Whatever headaches the Blues are causing Pat Lam, they will be dwarfed by the problems the franchise has presented All Blacks coach Steve Hansen.
Determined to step out of the shadow of Graham Henry and begin his reign with three solid wins against the Irish in June, Hansen faces a dilemma, with a handful of senior All Blacks sinking fast with the Blues.
As much as he wants to make a statement of intent in June, stamp his mark on the team with a couple of new faces, he'd always have been relying on old hands to provide the composure, experience and certainty required in tests. On that list will be Keven Mealamu, Tony Woodcock, Ali Williams, Piri Weepu and Ma'a Nonu. Jerome Kaino, Isaia Toeava and Anthony Boric would have been a firm part of Hansen's plans until injury ruled them out.
Now he'll be in a quandary. Last year, the All Black panel successfully backed themselves to mend a handful of shattered Hurricanes. Andrew Hore, Cory Jane and Nonu all reached the end of Super Rugby with little form after the Hurricanes endured a terrible season marred by a player-coach rift.
The former two in particular were low on confidence and barely shadows of their true selves. Nonu had been improving in May and June but was not at his destructive best. Maybe if it hadn't been World Cup year, Hore and Jane would have been sent to the ITM Cup to rebuild their confidence.
That didn't appeal to Henry, who felt the only option was to select this stuttering crew and somehow boost their confidence and gently coax them back to their best. It was a stunning piece of coaching - the result of the All Black coaching trio operating at the peak of their craft; using every piece of intelligence gathered during their eight years at the helm to achieve a result few thought possible.
Jane was probably the best player on the park in New Zealand's quarter-final and semifinal, while Nonu went from being sacked by the Hurricanes to the IRB Player of the Year shortlist.
Having been part of a team that achieved the impossible last year, Hansen will fancy he might be able to do it again.
The best coaches find it hard to resist the biggest challenges: the notion of magically transforming seeming duds is a hard one to resist.
But Hansen will have to question whether he'd be selecting the likes of Mealamu, Williams, Weepu and Nonu just to satisfy his ego. There is time yet for things to change but on present form, it would be hard to justify including either Williams or Weepu.
The big lock has had slumps in the past but he'd appear to be in more of a rut than a slump at the moment. Sometimes it happens - a player can't find his rhythm or flow, no matter how hard he tries or how much he wants it. Williams has the look of a man who'd benefit from being omitted from the June tests and left to find his form away from the public glare. His own expectations could be hampering his progress.
Weepu has fallen victim to his genetics before and the All Blacks have backed him. But Andy Ellis and Aaron Smith are playing well and Weepu really hasn't offered anything. The onus surely has to go back on Weepu to get himself fit and prove his hunger (metaphorical, not literal), rather than the All Blacks acting as a kind of rehabilitation centre.
Hansen will no doubt consult Lam to garner the Blues coach's thoughts on the mental state of these players. But that might not be particularly enlightening.
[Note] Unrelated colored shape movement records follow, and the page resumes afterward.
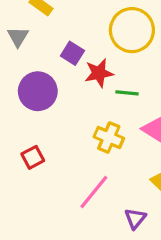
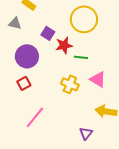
gray triangle: (18, 37) -> (15, 23), turned -48
red square: (33, 157) -> (24, 83), moved
pink line: (94, 192) -> (35, 117), moved

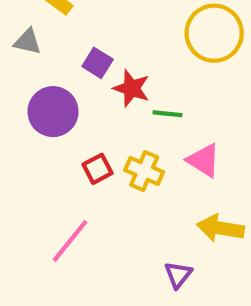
yellow circle: (84, 19) -> (214, 33), moved
red star: (64, 45) -> (131, 88), turned 30
red square: (24, 83) -> (98, 169), moved

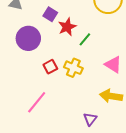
red star: (131, 88) -> (67, 27), turned 30
green line: (167, 114) -> (85, 39), turned -56
pink triangle: (204, 160) -> (113, 65), moved

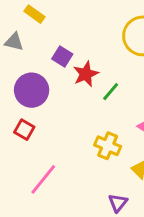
red square: (50, 67) -> (24, 130), moved, turned -32
yellow cross: (73, 68) -> (108, 146), moved

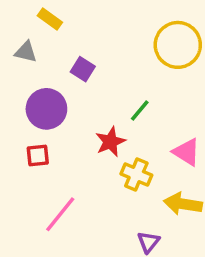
red star: (86, 74) -> (110, 142), moved
red square: (24, 130) -> (38, 156), turned -36

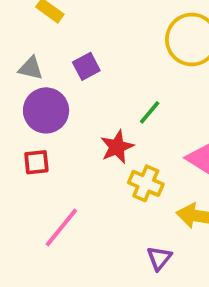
gray triangle: (26, 52) -> (31, 68), moved
purple square: (83, 69) -> (86, 66), turned 30

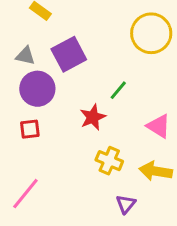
purple square: (86, 66) -> (69, 54), size x1.6
yellow cross: (146, 183) -> (109, 161), moved
pink line: (61, 227) -> (25, 194), moved

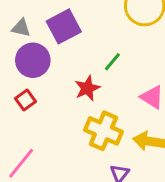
red square: (30, 129) -> (25, 100), turned -30
yellow cross: (109, 161) -> (103, 131), size x1.4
"Only the players can answer that [whether they are still mentally driven]," says Lam. "I know that when I was a player, people would say I was playing well but I knew I was really struggling.
"It took eight years for some of the players to win the World Cup and with different psyches, they will all have different motivations."
The picture is complicated further with Mealamu. He turned 33 last month and Hansen will have to decide whether the fearsome hooker has hit the wall; age gets everyone in the end. Just as conceivably, Mealamu may be suffering from his lack of conditioning caused by off-season surgery and by having his confidence knocked as captain of the country's worst performing franchise.
Nonu is an equally difficult beast to gauge. He can spark to life in a flash but he's also been playing rugby without a break since February last year. Maybe he needs some time off - or maybe he needs to be sparked into life by playing in a black jersey.
The picture is murky and the challenges for Hansen are major. He'll be thankful for the not so small mercy that is Woodcock - the one senior All Black at the Blues pulling his considerable weight.